■ **What this task involves**:
Your task is to return all of the records exactly, minus any images.

*** Opening of Supplied data ***

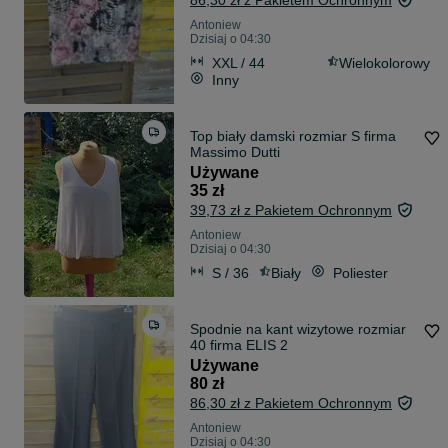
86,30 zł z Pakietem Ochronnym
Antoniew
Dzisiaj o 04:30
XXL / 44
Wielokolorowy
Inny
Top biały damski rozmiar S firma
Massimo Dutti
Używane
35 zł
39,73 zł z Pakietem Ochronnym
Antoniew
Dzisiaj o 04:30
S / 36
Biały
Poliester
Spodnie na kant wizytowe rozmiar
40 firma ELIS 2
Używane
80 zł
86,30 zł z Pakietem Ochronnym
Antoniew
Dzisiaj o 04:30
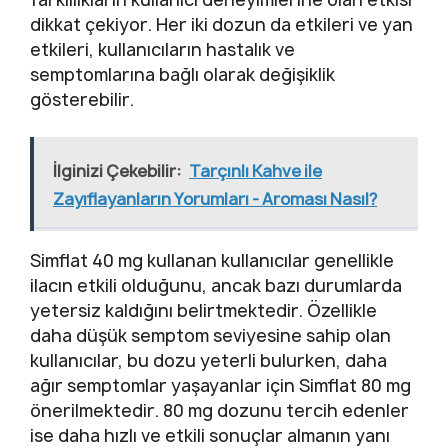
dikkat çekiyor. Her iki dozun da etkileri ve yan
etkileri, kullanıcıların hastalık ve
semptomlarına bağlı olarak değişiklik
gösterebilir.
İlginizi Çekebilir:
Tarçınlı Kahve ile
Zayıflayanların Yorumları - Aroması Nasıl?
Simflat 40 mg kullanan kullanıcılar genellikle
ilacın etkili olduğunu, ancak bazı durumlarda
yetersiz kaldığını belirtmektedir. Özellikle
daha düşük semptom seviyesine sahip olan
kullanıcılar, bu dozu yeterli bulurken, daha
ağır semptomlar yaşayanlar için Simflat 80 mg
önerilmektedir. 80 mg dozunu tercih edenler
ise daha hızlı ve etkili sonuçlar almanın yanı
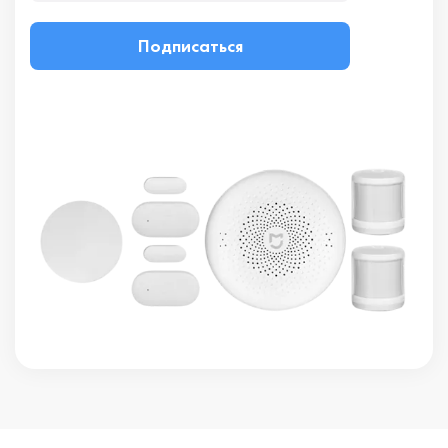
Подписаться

*** Close of Supplied data ***

■ **Exercise output**:
86,30 zł z Pakietem Ochronnym
Antoniew
Dzisiaj o 04:30
XXL / 44
Wielokolorowy
Inny
Top biały damski rozmiar S firma
Massimo Dutti
Używane
35 zł
39,73 zł z Pakietem Ochronnym
Antoniew
Dzisiaj o 04:30
S / 36
Biały
Poliester
Spodnie na kant wizytowe rozmiar
40 firma ELIS 2
Używane
80 zł
86,30 zł z Pakietem Ochronnym
Antoniew
Dzisiaj o 04:30
dikkat çekiyor. Her iki dozun da etkileri ve yan
etkileri, kullanıcıların hastalık ve
semptomlarına bağlı olarak değişiklik
gösterebilir.
İlginizi Çekebilir:
Tarçınlı Kahve ile
Zayıflayanların Yorumları - Aroması Nasıl?
Simflat 40 mg kullanan kullanıcılar genellikle
ilacın etkili olduğunu, ancak bazı durumlarda
yetersiz kaldığını belirtmektedir. Özellikle
daha düşük semptom seviyesine sahip olan
kullanıcılar, bu dozu yeterli bulurken, daha
ağır semptomlar yaşayanlar için Simflat 80 mg
önerilmektedir. 80 mg dozunu tercih edenler
ise daha hızlı ve etkili sonuçlar almanın yanı
Подписаться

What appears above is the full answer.